Better, Stronger, Faster: Tackling the Trilemma in MLLM-based Segmentation with Simultaneous Textual Mask Prediction

The Hong Kong University of Science and Technology (HKUST)

Our online demo runs on a CPU-only machine — performance may be slower than expected. Thanks for your patience!

📖 Introduction

STAMP (Simultaneous Textual All-Mask Prediction) is a novel MLLM-based segmentation paradigm that resolves the core “trilemma” in current methods: balancing dialogue ability, segmentation performance, and inference speed.
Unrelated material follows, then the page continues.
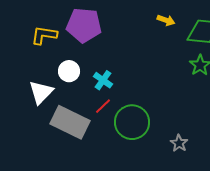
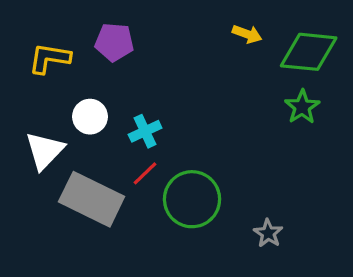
purple pentagon: (84, 25) -> (114, 42), size x0.7
cyan cross: (103, 80) -> (145, 131), turned 30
By decoupling autoregressive dialogue generation from non-autoregressive mask prediction, STAMP predicts the entire segmentation mask in a single forward pass parallel to the text response.

Click to view the Paradigm Comparison Figure

🚀 Quick Start

1. Installation

Clone the repository and set up the environment:

git clone https://github.com/HKUST-LongGroup/STAMP.git
cd STAMP

# Create environment
conda create -n STAMP python=3.10
conda activate STAMP

# Install dependencies
pip install -r requirements.txt
pip install flash-attn --no-build-isolation

# Download SAM checkpoint (Required for mask generation)
wget https://dl.fbaipublicfiles.com/segment_anything/sam_vit_h_4b8939.pth

2. Model Zoo

Currently, we have uploaded 2 versions of STAMP models to Hugging Face:

Model Name	Paper Reference	Hugging Face	Description
STAMP-2B-uni	Table 5	🤗 Link	Unified tasks (Dialogue and Segmentation), lightweight.
STAMP-7B-lora	Table 2 (7B model)	🤗 Link	Higher capacity, best segmentation performance.

3. Inference

The code automatically downloads models from Hugging Face if not found locally.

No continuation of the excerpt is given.